_Your goal_
Please transcribe only the lines that run from the line bearing "a qualsevol formiguer, niu claustral o" to the end of the entries, keeping both end lines. Skip the pictures.
=======
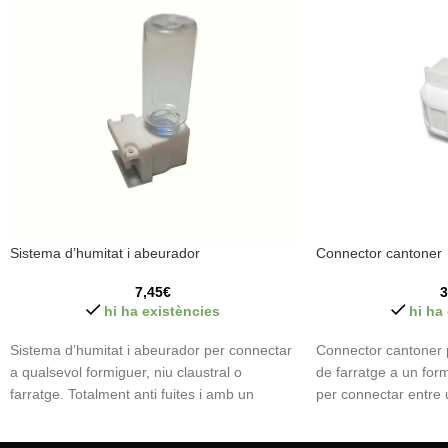
Sistema d’humitat i abeurador
Connector cantoner
7,45
€
3
hi ha existències
hi ha
Sistema d’humitat i abeurador per connectar
Connector cantoner 
a qualsevol formiguer, niu claustral o
de farratge a un for
farratge. Totalment anti fuites i amb un
per connectar entre
disseny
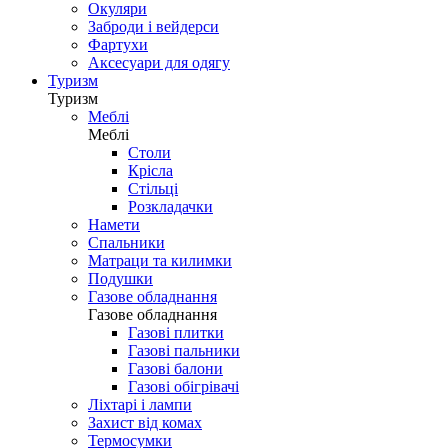
Окуляри
Заброди і вейдерси
Фартухи
Аксесуари для одягу
Туризм
Туризм
Меблі
Меблі
Столи
Крісла
Стільці
Розкладачки
Намети
Спальники
Матраци та килимки
Подушки
Газове обладнання
Газове обладнання
Газові плитки
Газові пальники
Газові балони
Газові обігрівачі
Ліхтарі і лампи
Захист від комах
Термосумки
=======
_Answer below_
a qualsevol formiguer, niu claustral o
de farratge a un for
farratge. Totalment anti fuites i amb un
per connectar entre
disseny
Окуляри
Заброди і вейдерси
Фартухи
Аксесуари для одягу
Туризм
Туризм
Меблі
Меблі
Столи
Крісла
Стільці
Розкладачки
Намети
Спальники
Матраци та килимки
Подушки
Газове обладнання
Газове обладнання
Газові плитки
Газові пальники
Газові балони
Газові обігрівачі
Ліхтарі і лампи
Захист від комах
Термосумки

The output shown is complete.